明石家さんまさんの舞台に出演したことがきっかけで「踊る!さんま御殿!!」(日本テレビ系)に出演。独特の個性が注目を集め、バラエティー番組にも多く出演することに。

2005年、映画「ALWAYS 三丁目の夕日」に出演。この作品は、西岸良平さんの漫画を基に、昭和33年の下町に暮らす人々の悲喜こもごもを描いたもの。温水さんは自転車屋の吉田役。

2007年に「ALWAYS続・三丁目の夕日」、2012年には「ALWAYS 三丁目の夕日‘64」も公開された。

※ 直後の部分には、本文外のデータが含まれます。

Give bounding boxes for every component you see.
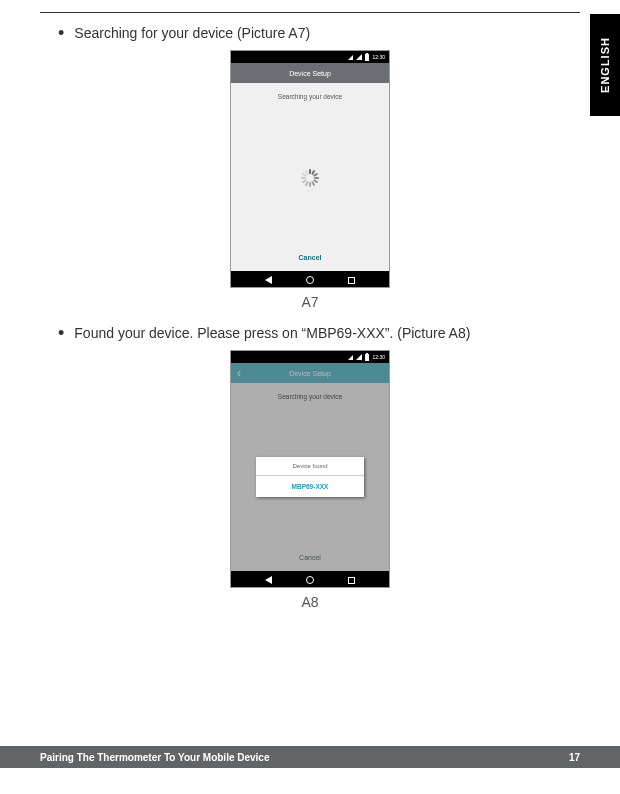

――映画「ALWAYS 三丁目の夕日」シリーズは豪華なキャストの大作でしたね

「そうでしたね。山崎貴監督も年齢が一緒で、堤真一さんとも年齢が一緒だし…何か偶然が重なって。東宝の映画には、ゴジラとかいろいろで出ていたんですけど、『ALWAYS〜』の話が来たときは、まさかあんな大作になると思ってなかったんです。

撮っていたときもブルーバックで撮影していたので、堤(真一)さんと『これは後ろに何が映っているの?上野駅かな?』という感じで。最初はそんな風だったので、みんなわけがわからなくて、『これずっとブルーバックでしょう?』というのが多かったんです。

でも、日活にものすごく大きなセットを建てて商店街を作って。それで出来上がったら、あんなにすごい作品だったので、出られて本当に良かったと思いました。すごくうれしかったです」

――シリーズになって、そのあと2作作られましたね

「はい。(全部で)3本作られました。2007年と2012年に公開されて。うれしかったです」

2006年、映画「ダメジン」(三木聡監督)に出演。この作品は、働かずに生きていける方法を真剣に考えている“ダメジン”3人組、リョウスケ(佐藤隆太)、ヒラジ(緋田康人)、カホル(温水)の日々を描いたもの。3人は近所の老人に「ダラダラしたいならインドに行け」と言われ、インドに行くことを考えるようになる…という展開。

「三木(聡)さんの初監督作品でした。三木さんも小劇場時代から繋がりがあった『シティボーイズ』さんとかの横の繋がりでお互いに知ってはいたんです。だからあの作品は、企画の段階から参加していました。

最初のタイトルがちょっと放送できないようなものだったので、『ダメジン』になって。

三木さんは初監督だし、力も入っていて演出も結構厳しくて、本当に三木ワールド全開の作品で面白かったですね。ただ、あの作品はお蔵入りになりかけたんですよ。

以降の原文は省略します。